Computer Science 8751
Machine Learning

Programming Assignment 2
One Step Lookahead for Decision Trees (35 points)
Due Wednesday, March 25, 2009


Decision trees are normally built in a greedy manner. One problem with this approach is that the best feature to split on at any point might not be apparent without considering its interactions with each of the other remaining features. In this work you will implement a one step lookahead feature in the ID3 algorithm that is included in the Weka code.

To Do

You will need to create a new decision tree method based on the given ID3 code. You should extract the java code for ID3 from the weka-src.jar file (which should have been included when you downloaded the code). You can implement your lookahead version of ID3 either by creating a new decision tree file by copying the ID3 code and changing the name, or you can extend the existing ID3 code.

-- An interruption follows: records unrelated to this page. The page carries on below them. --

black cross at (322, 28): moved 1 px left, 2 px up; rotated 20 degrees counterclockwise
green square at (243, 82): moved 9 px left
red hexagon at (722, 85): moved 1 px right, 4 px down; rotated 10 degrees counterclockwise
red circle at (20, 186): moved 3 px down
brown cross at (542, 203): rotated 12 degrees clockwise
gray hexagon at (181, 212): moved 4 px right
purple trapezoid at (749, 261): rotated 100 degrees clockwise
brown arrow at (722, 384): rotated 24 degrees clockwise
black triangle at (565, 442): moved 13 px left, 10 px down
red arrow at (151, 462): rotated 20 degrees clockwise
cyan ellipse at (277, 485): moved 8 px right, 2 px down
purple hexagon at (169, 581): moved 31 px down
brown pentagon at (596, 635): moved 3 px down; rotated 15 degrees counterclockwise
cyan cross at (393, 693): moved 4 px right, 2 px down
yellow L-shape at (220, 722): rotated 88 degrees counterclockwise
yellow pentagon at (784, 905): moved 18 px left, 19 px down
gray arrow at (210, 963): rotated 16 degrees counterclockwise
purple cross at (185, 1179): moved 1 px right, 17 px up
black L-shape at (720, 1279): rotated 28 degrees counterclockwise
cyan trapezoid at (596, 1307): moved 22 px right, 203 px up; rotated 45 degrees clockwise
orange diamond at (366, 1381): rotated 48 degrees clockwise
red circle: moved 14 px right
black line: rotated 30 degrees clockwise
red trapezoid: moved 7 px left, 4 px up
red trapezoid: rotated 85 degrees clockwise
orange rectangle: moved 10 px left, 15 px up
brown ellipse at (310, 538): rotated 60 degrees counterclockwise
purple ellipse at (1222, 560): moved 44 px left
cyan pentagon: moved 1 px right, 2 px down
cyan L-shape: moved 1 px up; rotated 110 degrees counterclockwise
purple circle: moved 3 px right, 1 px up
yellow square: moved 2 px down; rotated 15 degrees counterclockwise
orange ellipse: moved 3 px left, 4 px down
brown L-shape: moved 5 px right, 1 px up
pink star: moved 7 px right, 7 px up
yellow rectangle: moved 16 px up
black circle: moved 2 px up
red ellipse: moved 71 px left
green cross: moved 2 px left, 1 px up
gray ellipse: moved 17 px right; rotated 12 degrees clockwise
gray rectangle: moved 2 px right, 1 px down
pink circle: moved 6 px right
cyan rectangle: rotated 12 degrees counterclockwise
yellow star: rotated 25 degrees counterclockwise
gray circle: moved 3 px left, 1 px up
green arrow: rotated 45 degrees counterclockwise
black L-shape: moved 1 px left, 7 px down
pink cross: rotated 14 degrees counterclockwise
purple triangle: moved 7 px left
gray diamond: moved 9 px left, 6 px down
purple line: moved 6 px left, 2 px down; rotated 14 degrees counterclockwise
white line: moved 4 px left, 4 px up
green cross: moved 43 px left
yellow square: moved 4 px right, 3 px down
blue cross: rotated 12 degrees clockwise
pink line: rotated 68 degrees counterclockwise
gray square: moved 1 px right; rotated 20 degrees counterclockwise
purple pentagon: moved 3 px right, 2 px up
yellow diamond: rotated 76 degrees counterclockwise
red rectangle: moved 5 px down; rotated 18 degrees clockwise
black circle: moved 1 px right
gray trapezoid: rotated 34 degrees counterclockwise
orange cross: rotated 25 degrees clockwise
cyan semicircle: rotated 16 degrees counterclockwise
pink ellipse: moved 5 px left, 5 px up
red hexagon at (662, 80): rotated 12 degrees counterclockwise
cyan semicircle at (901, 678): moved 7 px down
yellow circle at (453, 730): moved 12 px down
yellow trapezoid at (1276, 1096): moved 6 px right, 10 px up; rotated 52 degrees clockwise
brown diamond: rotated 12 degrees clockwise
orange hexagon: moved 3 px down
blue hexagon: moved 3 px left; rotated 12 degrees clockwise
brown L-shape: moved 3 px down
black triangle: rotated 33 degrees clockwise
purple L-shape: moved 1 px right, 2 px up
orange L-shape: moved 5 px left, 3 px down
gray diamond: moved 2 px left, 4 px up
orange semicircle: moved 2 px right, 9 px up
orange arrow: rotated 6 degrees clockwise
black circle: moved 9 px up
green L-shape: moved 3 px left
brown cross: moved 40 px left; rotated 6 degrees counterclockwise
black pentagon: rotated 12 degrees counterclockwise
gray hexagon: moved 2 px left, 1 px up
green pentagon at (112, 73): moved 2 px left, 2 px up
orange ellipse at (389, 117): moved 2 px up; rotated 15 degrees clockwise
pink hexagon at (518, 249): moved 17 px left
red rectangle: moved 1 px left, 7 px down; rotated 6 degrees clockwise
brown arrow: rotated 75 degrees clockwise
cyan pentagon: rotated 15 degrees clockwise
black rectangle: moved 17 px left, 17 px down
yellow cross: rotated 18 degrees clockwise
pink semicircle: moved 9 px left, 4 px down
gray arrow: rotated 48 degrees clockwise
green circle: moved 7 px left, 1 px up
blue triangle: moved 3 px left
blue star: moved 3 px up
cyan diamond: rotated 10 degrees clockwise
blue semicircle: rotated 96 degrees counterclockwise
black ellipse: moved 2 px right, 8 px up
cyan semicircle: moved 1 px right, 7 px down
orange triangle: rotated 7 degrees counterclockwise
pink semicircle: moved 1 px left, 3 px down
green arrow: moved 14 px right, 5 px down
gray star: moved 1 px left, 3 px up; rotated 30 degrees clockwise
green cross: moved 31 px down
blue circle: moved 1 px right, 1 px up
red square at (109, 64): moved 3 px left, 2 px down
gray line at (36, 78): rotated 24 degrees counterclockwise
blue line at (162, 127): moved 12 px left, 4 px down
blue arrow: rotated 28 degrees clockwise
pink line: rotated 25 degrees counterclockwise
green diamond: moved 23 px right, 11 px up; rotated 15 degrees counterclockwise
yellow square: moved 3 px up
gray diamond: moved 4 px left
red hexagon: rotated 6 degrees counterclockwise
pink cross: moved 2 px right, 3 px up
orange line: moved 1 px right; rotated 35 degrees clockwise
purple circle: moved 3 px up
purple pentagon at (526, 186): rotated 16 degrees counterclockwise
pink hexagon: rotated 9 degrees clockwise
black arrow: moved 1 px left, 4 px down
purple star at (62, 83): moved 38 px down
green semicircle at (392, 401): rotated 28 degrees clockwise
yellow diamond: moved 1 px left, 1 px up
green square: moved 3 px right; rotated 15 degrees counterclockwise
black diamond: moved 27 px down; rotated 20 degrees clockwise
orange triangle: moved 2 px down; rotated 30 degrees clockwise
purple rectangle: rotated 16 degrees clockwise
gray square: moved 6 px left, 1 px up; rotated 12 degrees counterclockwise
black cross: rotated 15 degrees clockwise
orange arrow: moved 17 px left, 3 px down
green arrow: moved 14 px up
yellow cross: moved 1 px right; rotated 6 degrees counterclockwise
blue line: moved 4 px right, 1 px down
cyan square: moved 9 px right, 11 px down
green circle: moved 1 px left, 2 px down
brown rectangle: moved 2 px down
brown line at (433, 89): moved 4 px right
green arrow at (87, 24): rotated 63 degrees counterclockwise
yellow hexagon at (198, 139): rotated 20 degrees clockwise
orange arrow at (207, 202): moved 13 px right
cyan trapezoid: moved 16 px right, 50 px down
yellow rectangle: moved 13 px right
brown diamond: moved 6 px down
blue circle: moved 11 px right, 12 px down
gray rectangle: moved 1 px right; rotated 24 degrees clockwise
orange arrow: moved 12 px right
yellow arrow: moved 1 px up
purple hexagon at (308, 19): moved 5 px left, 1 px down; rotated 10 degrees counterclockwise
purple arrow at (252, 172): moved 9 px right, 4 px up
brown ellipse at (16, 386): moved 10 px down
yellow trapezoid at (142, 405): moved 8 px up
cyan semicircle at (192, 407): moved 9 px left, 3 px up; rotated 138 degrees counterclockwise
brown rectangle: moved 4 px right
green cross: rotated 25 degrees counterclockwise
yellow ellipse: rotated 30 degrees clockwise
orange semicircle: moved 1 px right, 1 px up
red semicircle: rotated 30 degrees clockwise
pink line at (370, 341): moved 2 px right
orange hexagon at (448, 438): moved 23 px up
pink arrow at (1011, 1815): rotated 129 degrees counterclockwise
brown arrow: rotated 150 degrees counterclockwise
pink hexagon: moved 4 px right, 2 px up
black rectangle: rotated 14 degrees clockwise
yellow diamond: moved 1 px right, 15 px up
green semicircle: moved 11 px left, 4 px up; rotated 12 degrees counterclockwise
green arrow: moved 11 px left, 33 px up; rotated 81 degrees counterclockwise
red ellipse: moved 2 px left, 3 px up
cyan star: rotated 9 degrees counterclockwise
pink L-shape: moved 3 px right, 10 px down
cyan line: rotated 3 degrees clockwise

Your lookahead should work by simply changing how information gain is used to select the best feature:

  BestGain1 = 0
  BestGainFeature = ?
  NumExamples = | RemainingExamples |
  For each feature F1 from AvailableFeatures
    ThisInfoGain = Entropy(RemainingExamples)
    For each feature value V1 of F1
      ExamplesForThisValue = RemainingExamples with value V1 of F1
      If (ExamplesForThisValue need not or cannot be further subdivided)
        ThisInfoGain = ThisInfoGain - | ExamplesForThisValue | / NumExamples * Entropy(ExamplesForThisValue)
        BestGain2 = 0
        For each feature F2 from (AvailableFeatures-F1)
          SubInfoGain = 0
          For each feature value V2 of F2
            SubExamplesForThisValue = ExamplesForThisValue with value V2 of F2
            SubInfoGain = SubInfoGain + | SubExamplesForThisValue | / NumExamples * Entropy(SubExamplesForThisValue)
          If (SubInfoGain > BestGain2)
            BestGain2 = SubInfoGain
        ThisInfoGain = ThisInfoGain - BestGain2
    If (ThisInfoGain > BestGain1)
      BestGain1 = ThisInfoGain
      BestGainFeature = F1
  Return BestGainFeature

Once you get your code working you should test it on the datasets you used in program 1. Compare these results to the trees that would be produced with ID3. Note that if you included features with unknown values you should replace the unknowns with some feature value.

Also, design a dataset that is guaranteed to have different results for ID3 and your ID3WithLookAhead with method. Hint: you may want to look at problems that are not linearly separable for inspiration.

To Hand In

  1. Comment your code and hand in a copy of the code.
  2. Show the results of ID3 and your lookahead version of ID3 on the three datasets mentioned in the previous section.
  3. Create a tar or zip archive of your code and email it to me.